電子認証による確認申請 国内で初めて受理
更新日2015年04月01日
2015年2月2日、住宅性能評価・建築確認事業を取り扱う住宅性能評価センターは、インターネットを通じて建築確認申請を受理、確認済み証を交付した。電子認証による確認申請として国内初の事例となる。今回申請された物件は4号建築で、東京都内の木造2階建て分譲住宅。
従来の確認申請では、申請手続きの最終段階ですべての必要書類を印刷し、それらに申請者と設計者が押印、ファイリングしたのち、確認検査機関に郵送あるいは持ち込みする必要があった。また、改正建築基準法の施行による確認審査の厳格化に伴い、整合性確認と図書保存の負担も大きくなっていたが、日本国内では電子署名の普及率の低さや、運用規定の曖昧さから、国土交通省や各検査機関も導入に踏み切れていなかった。
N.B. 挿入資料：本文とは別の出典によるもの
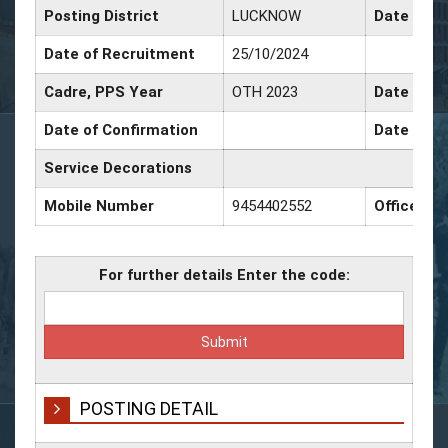
Posting District
LUCKNOW
Date of P
Date of Recruitment
25/10/2024
Cadre, PPS Year
OTH 2023
Date of P
Date of Confirmation
Date of P
Service Decorations
Mobile Number
9454402552
Office Nu
For further details Enter the code:
POSTING DETAIL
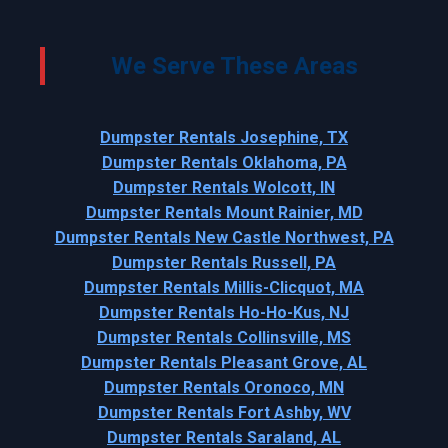
We Serve These Areas
Dumpster Rentals Josephine, TX
Dumpster Rentals Oklahoma, PA
Dumpster Rentals Wolcott, IN
Dumpster Rentals Mount Rainier, MD
Dumpster Rentals New Castle Northwest, PA
Dumpster Rentals Russell, PA
Dumpster Rentals Millis-Clicquot, MA
Dumpster Rentals Ho-Ho-Kus, NJ
Dumpster Rentals Collinsville, MS
Dumpster Rentals Pleasant Grove, AL
Dumpster Rentals Oronoco, MN
Dumpster Rentals Fort Ashby, WV
Dumpster Rentals Saraland, AL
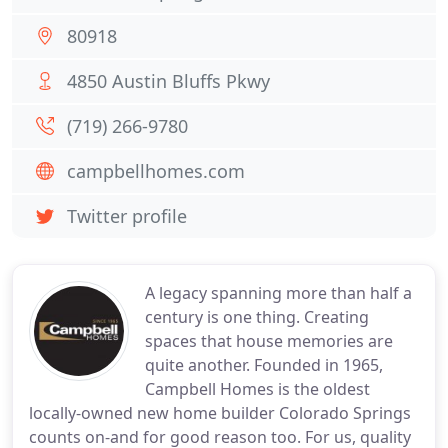
80918
4850 Austin Bluffs Pkwy
(719) 266-9780
campbellhomes.com
Twitter profile
A legacy spanning more than half a
century is one thing. Creating
spaces that house memories are
quite another. Founded in 1965,
Campbell Homes is the oldest
locally-owned new home builder Colorado Springs
counts on-and for good reason too. For us, quality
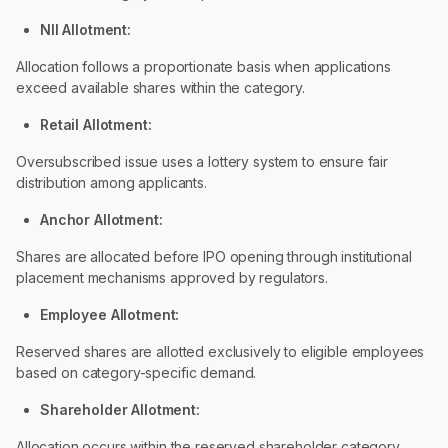
NII Allotment:
Allocation follows a proportionate basis when applications
exceed available shares within the category.
Retail Allotment:
Oversubscribed issue uses a lottery system to ensure fair
distribution among applicants.
Anchor Allotment:
Shares are allocated before IPO opening through institutional
placement mechanisms approved by regulators.
Employee Allotment:
Reserved shares are allotted exclusively to eligible employees
based on category-specific demand.
Shareholder Allotment:
Allocation occurs within the reserved shareholder category,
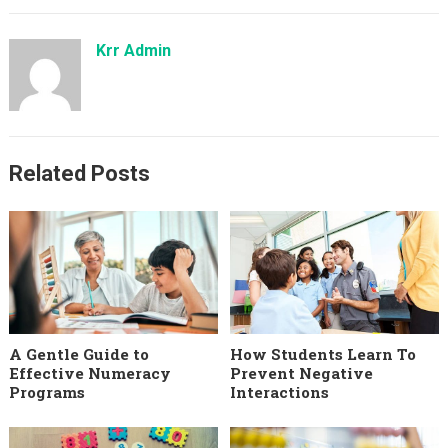
Krr Admin
Related Posts
A Gentle Guide to
How Students Learn To
Effective Numeracy
Prevent Negative
Programs
Interactions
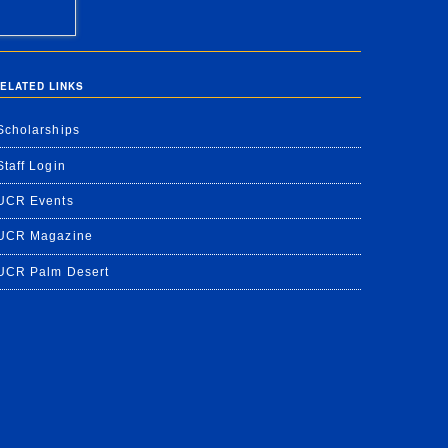
ELATED LINKS
Scholarships
Staff Login
UCR Events
UCR Magazine
UCR Palm Desert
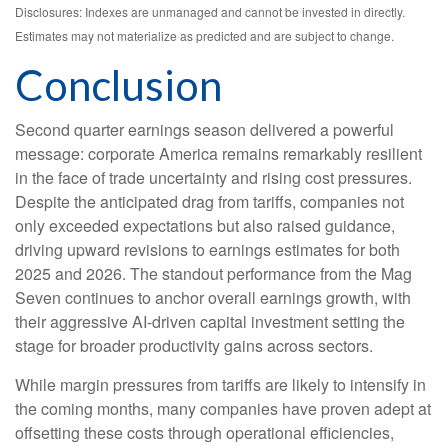
Disclosures: Indexes are unmanaged and cannot be invested in directly.
Estimates may not materialize as predicted and are subject to change.
Conclusion
Second quarter earnings season delivered a powerful
message: corporate America remains remarkably resilient
in the face of trade uncertainty and rising cost pressures.
Despite the anticipated drag from tariffs, companies not
only exceeded expectations but also raised guidance,
driving upward revisions to earnings estimates for both
2025 and 2026. The standout performance from the Mag
Seven continues to anchor overall earnings growth, with
their aggressive AI-driven capital investment setting the
stage for broader productivity gains across sectors.
While margin pressures from tariffs are likely to intensify in
the coming months, many companies have proven adept at
offsetting these costs through operational efficiencies,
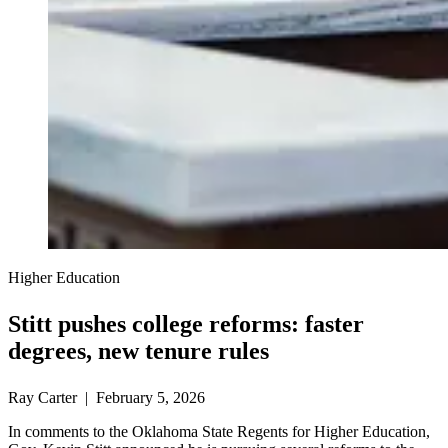
Higher Education
Stitt pushes college reforms: faster
degrees, new tenure rules
Ray Carter | February 5, 2026
In comments to the Oklahoma State Regents for Higher Education,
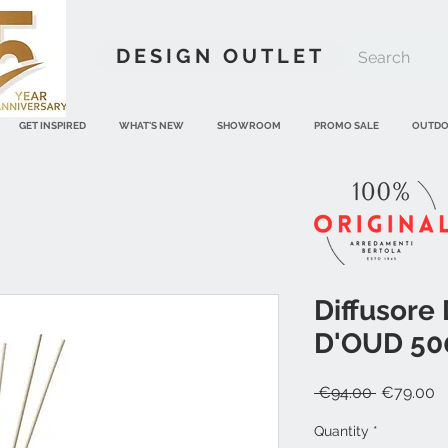
DESIGN OUTLET
GET INSPIRED
WHAT'S NEW
SHOWROOM
PROMO SALE
OUTD
Diffusore
D'OUD 500
Regular
S
 €94.00 
€79.00
Price
P
Quantity
*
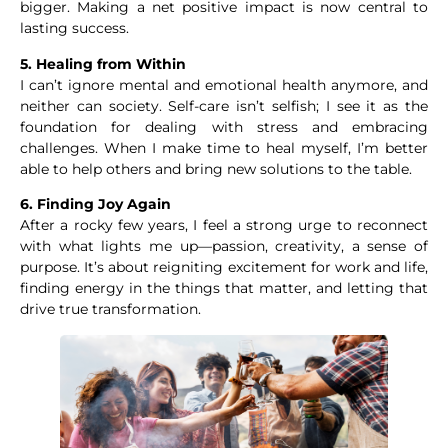
bigger. Making a net positive impact is now central to
lasting success.
5. Healing from Within
I can’t ignore mental and emotional health anymore, and
neither can society. Self-care isn’t selfish; I see it as the
foundation for dealing with stress and embracing
challenges. When I make time to heal myself, I’m better
able to help others and bring new solutions to the table.
6. Finding Joy Again
After a rocky few years, I feel a strong urge to reconnect
with what lights me up—passion, creativity, a sense of
purpose. It’s about reigniting excitement for work and life,
finding energy in the things that matter, and letting that
drive true transformation.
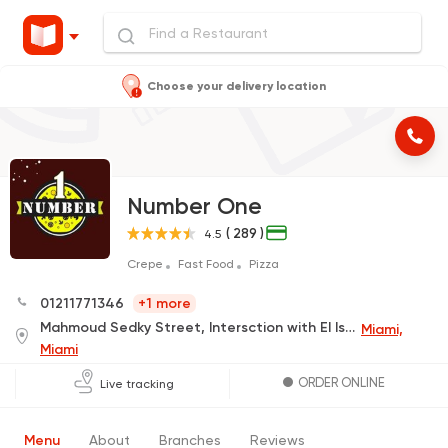
Choose your delivery location
Number One
( 289 )
4.5
Crepe
Fast Food
Pizza
01211771346
+1 more
Mahmoud Sedky Street, Intersction with El Isawy Street, In Front of El Serougy, next to Basata Cafe
Miami,
Miami
ORDER ONLINE
Live tracking
Menu
About
Branches
Reviews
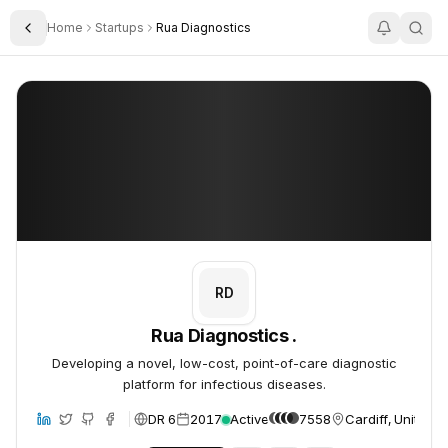
Home
Startups
Rua Diagnostics
Toggle Sidebar
Rua Diagnostics .
Rua Diagnostics .
RD
Rua Diagnostics .
Developing a novel, low-cost, point-of-care diagnostic
platform for infectious diseases.
DR 6
2017
Active
7558
Cardiff, United 
site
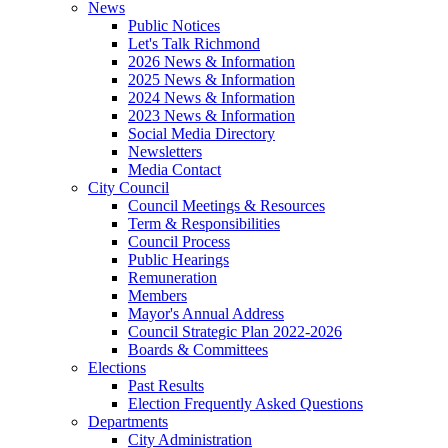
News
Public Notices
Let's Talk Richmond
2026 News & Information
2025 News & Information
2024 News & Information
2023 News & Information
Social Media Directory
Newsletters
Media Contact
City Council
Council Meetings & Resources
Term & Responsibilities
Council Process
Public Hearings
Remuneration
Members
Mayor's Annual Address
Council Strategic Plan 2022-2026
Boards & Committees
Elections
Past Results
Election Frequently Asked Questions
Departments
City Administration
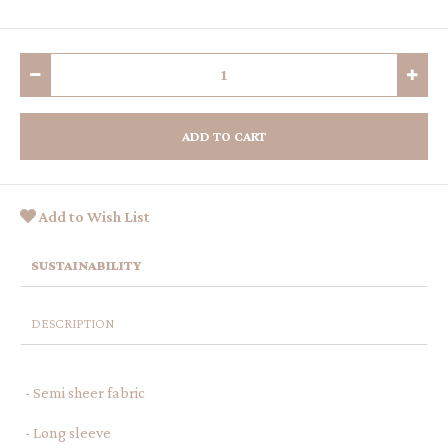
ADD TO CART
Add to Wish List
SUSTAINABILITY
DESCRIPTION
- Semi sheer fabric
- Long sleeve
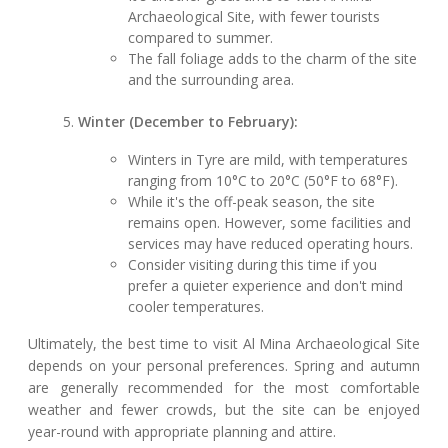
Archaeological Site, with fewer tourists
compared to summer.
The fall foliage adds to the charm of the site
and the surrounding area.
Winter (December to February):
Winters in Tyre are mild, with temperatures
ranging from 10°C to 20°C (50°F to 68°F).
While it's the off-peak season, the site
remains open. However, some facilities and
services may have reduced operating hours.
Consider visiting during this time if you
prefer a quieter experience and don't mind
cooler temperatures.
Ultimately, the best time to visit Al Mina Archaeological Site
depends on your personal preferences. Spring and autumn
are generally recommended for the most comfortable
weather and fewer crowds, but the site can be enjoyed
year-round with appropriate planning and attire.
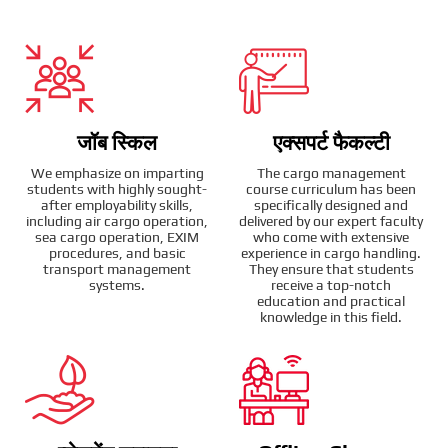
जॉब स्किल
एक्सपर्ट फैकल्टी
We emphasize on imparting
The cargo management
students with highly sought-
course curriculum has been
after employability skills,
specifically designed and
including air cargo operation,
delivered by our expert faculty
sea cargo operation, EXIM
who come with extensive
procedures, and basic
experience in cargo handling.
transport management
They ensure that students
systems.
receive a top-notch
education and practical
knowledge in this field.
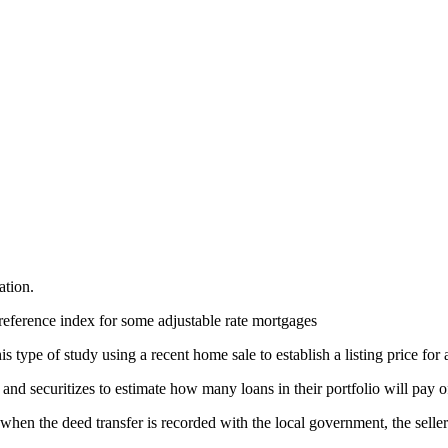
ation.
reference index for some adjustable rate mortgages
 type of study using a recent home sale to establish a listing price for 
nd securitizes to estimate how many loans in their portfolio will pay o
, when the deed transfer is recorded with the local government, the selle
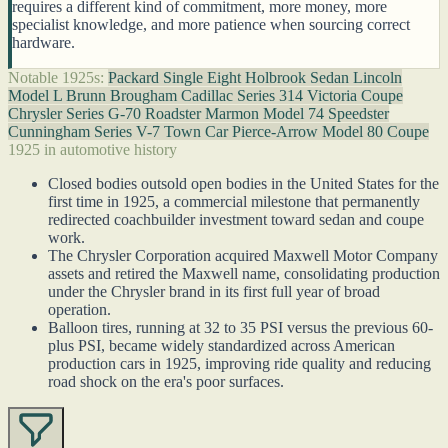
requires a different kind of commitment, more money, more
specialist knowledge, and more patience when sourcing correct
hardware.
Notable 1925s:
Packard Single Eight Holbrook Sedan
Lincoln
Model L Brunn Brougham
Cadillac Series 314 Victoria Coupe
Chrysler Series G-70 Roadster
Marmon Model 74 Speedster
Cunningham Series V-7 Town Car
Pierce-Arrow Model 80 Coupe
1925 in automotive history
Closed bodies outsold open bodies in the United States for the
first time in 1925, a commercial milestone that permanently
redirected coachbuilder investment toward sedan and coupe
work.
The Chrysler Corporation acquired Maxwell Motor Company
assets and retired the Maxwell name, consolidating production
under the Chrysler brand in its first full year of broad
operation.
Balloon tires, running at 32 to 35 PSI versus the previous 60-
plus PSI, became widely standardized across American
production cars in 1925, improving ride quality and reducing
road shock on the era's poor surfaces.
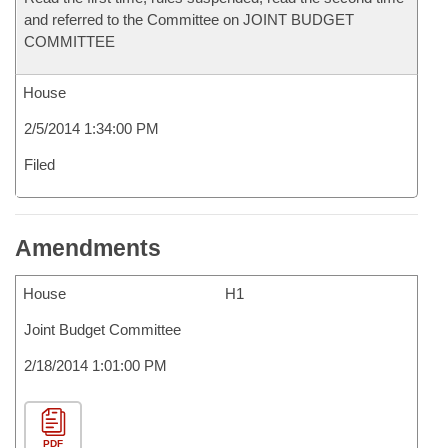
and referred to the Committee on JOINT BUDGET
COMMITTEE
House
2/5/2014 1:34:00 PM
Filed
Amendments
House
H1
Joint Budget Committee
2/18/2014 1:01:00 PM
PDF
そこで同省は'14年5月に「建築確認手続きなどにおける電子申請の取扱いについて(技術的助言)」を公表。インターネットを利用した電子申請に関するガイドラインを示し、それに呼応するかたちで住宅性能評価センターをはじめとする各検査機関が電子認証を用いた建築確認に関する業務の認可を受けていた。
電子申請の主なメリットとして挙げられるのが、申請者・設計者、行政側が場所や時間に制限されることなく手続きを進められ、それに伴って確認済証受領までの期間も2~3日間短縮できる点。また、膨大な設計図書を保存するための空間も必要なくなる。さらに、BIM(Building InformationModeling)の技術開発と普及が進めば、設計に関して、より精密な情報を共有できるようになる。電子申請についてはすでに欧米やアジア諸国などで運用が進んでおり、特にシンガポールではすでに'04年から提出書類の電子申請を義務化している。
住宅性能評価センターでは、'13年度の交付実績約2万1,000件の4割に相当する約8,400件を電子申請に切り替えることを目標としている。